Dataset extract

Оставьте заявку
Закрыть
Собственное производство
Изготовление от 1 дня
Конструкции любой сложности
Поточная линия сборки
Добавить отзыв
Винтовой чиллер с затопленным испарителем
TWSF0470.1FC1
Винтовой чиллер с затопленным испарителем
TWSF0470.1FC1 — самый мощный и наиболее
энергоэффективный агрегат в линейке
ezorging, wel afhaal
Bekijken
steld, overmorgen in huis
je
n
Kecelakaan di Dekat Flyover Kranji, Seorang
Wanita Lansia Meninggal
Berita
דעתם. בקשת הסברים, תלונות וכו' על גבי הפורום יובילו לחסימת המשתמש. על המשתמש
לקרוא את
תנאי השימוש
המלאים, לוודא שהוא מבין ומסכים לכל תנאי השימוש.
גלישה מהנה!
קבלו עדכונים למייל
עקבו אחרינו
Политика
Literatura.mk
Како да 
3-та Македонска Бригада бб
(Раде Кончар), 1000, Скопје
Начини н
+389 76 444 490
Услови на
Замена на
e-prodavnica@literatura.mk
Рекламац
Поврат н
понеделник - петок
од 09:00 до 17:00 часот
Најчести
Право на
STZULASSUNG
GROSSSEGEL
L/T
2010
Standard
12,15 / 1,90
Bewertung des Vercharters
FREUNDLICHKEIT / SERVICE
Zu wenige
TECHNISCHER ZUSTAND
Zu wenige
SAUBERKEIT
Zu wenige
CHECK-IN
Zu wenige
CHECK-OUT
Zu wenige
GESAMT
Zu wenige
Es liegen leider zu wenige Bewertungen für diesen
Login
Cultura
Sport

--

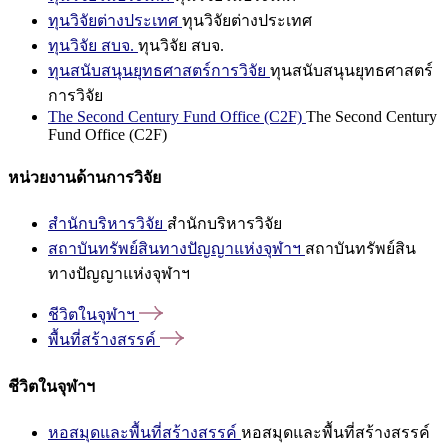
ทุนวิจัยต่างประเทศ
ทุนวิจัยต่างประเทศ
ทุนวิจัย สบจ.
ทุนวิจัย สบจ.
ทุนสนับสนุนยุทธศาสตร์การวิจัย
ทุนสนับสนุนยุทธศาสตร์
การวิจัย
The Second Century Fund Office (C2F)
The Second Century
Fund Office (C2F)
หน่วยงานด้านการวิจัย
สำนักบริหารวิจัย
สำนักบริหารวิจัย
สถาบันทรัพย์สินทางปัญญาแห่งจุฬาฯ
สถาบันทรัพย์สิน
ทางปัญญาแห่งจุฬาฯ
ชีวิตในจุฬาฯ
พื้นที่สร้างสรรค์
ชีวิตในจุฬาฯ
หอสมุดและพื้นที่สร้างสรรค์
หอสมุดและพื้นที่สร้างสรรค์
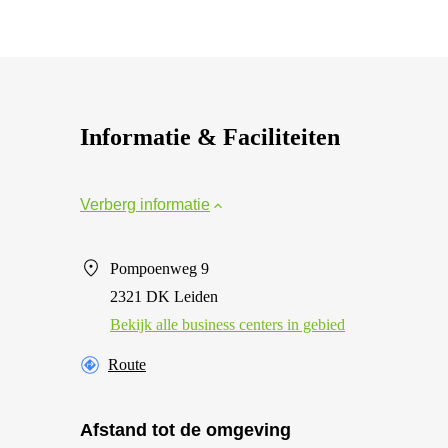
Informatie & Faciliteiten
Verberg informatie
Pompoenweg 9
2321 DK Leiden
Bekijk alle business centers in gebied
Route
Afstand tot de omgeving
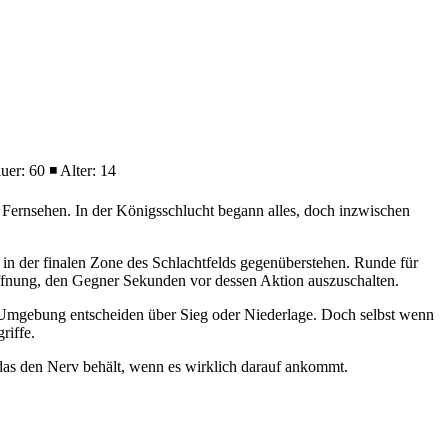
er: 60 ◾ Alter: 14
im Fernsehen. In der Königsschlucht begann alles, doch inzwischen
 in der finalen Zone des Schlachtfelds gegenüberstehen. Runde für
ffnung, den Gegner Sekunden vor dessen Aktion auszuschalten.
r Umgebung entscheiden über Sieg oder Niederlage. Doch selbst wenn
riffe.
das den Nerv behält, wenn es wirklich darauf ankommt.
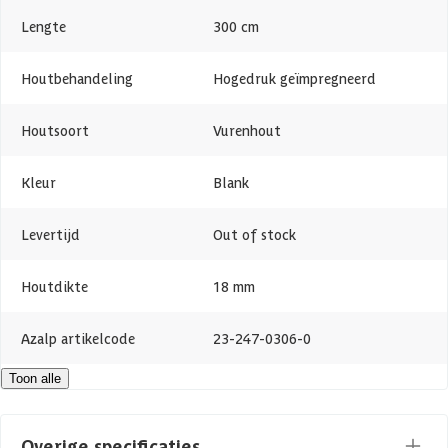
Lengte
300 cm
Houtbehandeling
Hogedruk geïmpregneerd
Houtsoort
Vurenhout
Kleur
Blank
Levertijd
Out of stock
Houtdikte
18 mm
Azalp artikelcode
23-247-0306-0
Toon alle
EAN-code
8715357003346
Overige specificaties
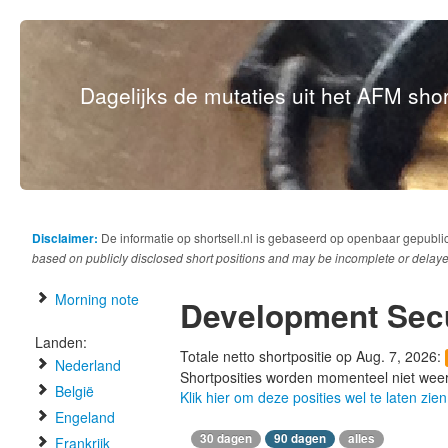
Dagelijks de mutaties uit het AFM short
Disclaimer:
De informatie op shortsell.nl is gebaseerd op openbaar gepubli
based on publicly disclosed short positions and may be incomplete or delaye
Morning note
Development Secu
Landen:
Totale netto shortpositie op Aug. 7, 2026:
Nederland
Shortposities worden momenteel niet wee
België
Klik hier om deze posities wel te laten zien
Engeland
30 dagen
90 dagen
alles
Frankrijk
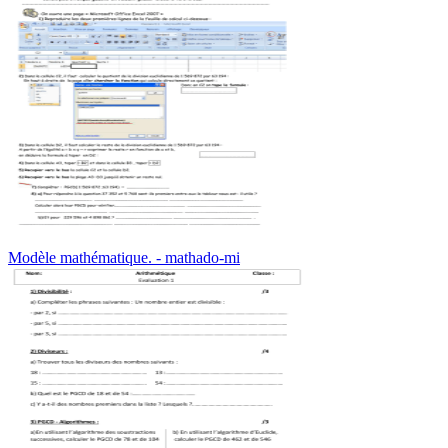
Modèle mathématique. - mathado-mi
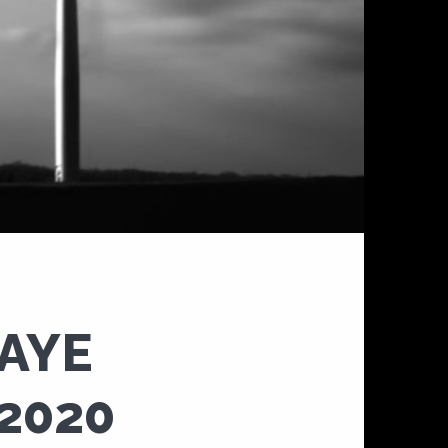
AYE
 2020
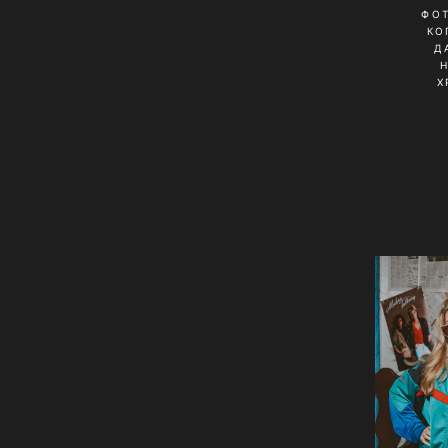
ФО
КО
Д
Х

Task directions
Reproduce exactly the lines of the records above from the one with "Оставьте заявку" to the one with "TWSF0470.1FC1 — самый мощный и наиболее", both included, and leave out everything else.

Response for this exercise
Оставьте заявку
Закрыть
Собственное производство
Изготовление от 1 дня
Конструкции любой сложности
Поточная линия сборки
Добавить отзыв
Винтовой чиллер с затопленным испарителем
TWSF0470.1FC1
Винтовой чиллер с затопленным испарителем
TWSF0470.1FC1 — самый мощный и наиболее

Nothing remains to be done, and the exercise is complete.